ASG - Blood Drive




When I find myself enjoying a new album, my brain likes to index it according to what I might do while listening.  Would I go running to this?  Scream along while driving?  Play it softly in the background while reading comics?  With so much new music out there, I need to determine pretty quickly how a record will fit into my life.  And my absolute top, best-of-the-best rating, what Pulp Fiction, Die Hard and Dark City are to my movie collection, is, “I’d listen to this while walking through the city on a gray, chilly evening, imagining myself as an inhabitant of some futuristic, post-apocalyptic urban landscape.”  Yes, it’s extremely specific, but I’ll tell you this:  if a piece of music has what it takes to secure that categorization in my personal ranking system, I’ve found a winner.  This is stuff that, if I could time-travel, I'd go back to 1981 and beg Ridley Scott to let me score Blade Runner with.  A few such recordings that reside in that canon for me are Ball of Molten Lead by Yob, rockets fall on Rocket Falls by Godspeed You! Black Emperor, and In Fiction by Isis.

At least three songs on ASG’s Blood Drive (Avalanche, Day’s Work, and the title track) make that cut, which is saying a lot.  I've also owed ASG a review since 2013. That summer, a few weeks after interviewing singer Jason Shi for a planned writeup on a new online music resource, my iPad with the interview recording on it was stolen.  I replaced it, but by then the record wasn't new anymore, plus my publication channel had pivoted from a music site into a hub for online multimedia collages that lost me at "multimedia," then lost me again at "collages."

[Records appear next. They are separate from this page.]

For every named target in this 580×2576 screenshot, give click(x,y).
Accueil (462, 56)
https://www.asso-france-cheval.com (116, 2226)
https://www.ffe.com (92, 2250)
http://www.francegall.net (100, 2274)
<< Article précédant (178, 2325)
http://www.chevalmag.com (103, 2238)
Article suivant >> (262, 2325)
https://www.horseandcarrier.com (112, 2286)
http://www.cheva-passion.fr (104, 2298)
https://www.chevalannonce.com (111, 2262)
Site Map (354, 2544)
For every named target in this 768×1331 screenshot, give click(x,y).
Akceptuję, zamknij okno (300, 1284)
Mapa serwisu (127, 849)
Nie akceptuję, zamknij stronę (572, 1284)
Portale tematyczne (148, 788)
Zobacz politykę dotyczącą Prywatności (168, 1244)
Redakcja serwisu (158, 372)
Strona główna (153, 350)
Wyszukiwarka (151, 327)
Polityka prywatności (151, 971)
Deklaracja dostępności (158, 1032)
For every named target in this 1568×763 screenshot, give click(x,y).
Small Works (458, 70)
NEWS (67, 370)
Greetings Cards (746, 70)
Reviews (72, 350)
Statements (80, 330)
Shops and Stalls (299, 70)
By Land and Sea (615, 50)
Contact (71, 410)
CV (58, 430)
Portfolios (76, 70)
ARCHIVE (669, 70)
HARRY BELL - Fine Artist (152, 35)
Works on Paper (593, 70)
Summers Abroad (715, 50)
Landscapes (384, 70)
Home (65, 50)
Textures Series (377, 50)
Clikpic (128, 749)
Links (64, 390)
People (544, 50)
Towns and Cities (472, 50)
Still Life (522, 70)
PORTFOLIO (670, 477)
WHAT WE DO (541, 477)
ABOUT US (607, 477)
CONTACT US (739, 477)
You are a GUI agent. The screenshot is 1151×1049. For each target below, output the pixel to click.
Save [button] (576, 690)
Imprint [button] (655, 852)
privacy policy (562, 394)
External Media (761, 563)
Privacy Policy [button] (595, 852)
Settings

Blood Drive is two years old, but you'd never know it, which is one of ASG's strengths‒2007's Win Us Over still has its fresh-from-the-factory sheen, too.  The notable difference between the albums are that Win Us Over was more of a straight-ahead rocker, whereas Blood Drive takes its time with a slower, thicker texture and some ethereal moments.  Crushing, mid-tempo behemoths are broken up by quieter sections and searing, knockin’-on-the-sky solos.

Shi himself is the most distinctive thing about ASG.  He began his frontman journey in snarling/shouting punk territory, but made the conscious decision to add clean-sung vocal melodies to offset the band’s massive riffage.  It’s fortunate that he did, because he has one of the purest upper-register voices I’ve ever heard cutting across such sludgy foundations.

I feel like this band gets overlooked a bit, maybe in favor of their grittier cousins Red Fang or Torche, the latter of whom even Shi agrees has pretty much perfected the synthesis of soaring vocal harmonies and driving riff-dirges.  He's selling his own band short, though, if he doesn't think they're in the same league.

Blood Drive's twelve tracks cruise from warm Carolina blacktops to bleak concrete-and-steel dystopias.  They pummel you with glorious volume, gently help you to your feet, then crush your ass again.  It’s rustbelt America meets the used-universe future, simultaneously cathartic and transcendent.  I'm just glad I finally got the chance to write about it.

- MeteorJadd


Comments

Anonymous said…
Blood Drive by all accounts is a classic, it ranks with the greats. It is the kind of record, no matter how many times you hear it, new stuff comes to the front as if by magic. That is certainly what this record is, magic. Own it, listen to it, love it.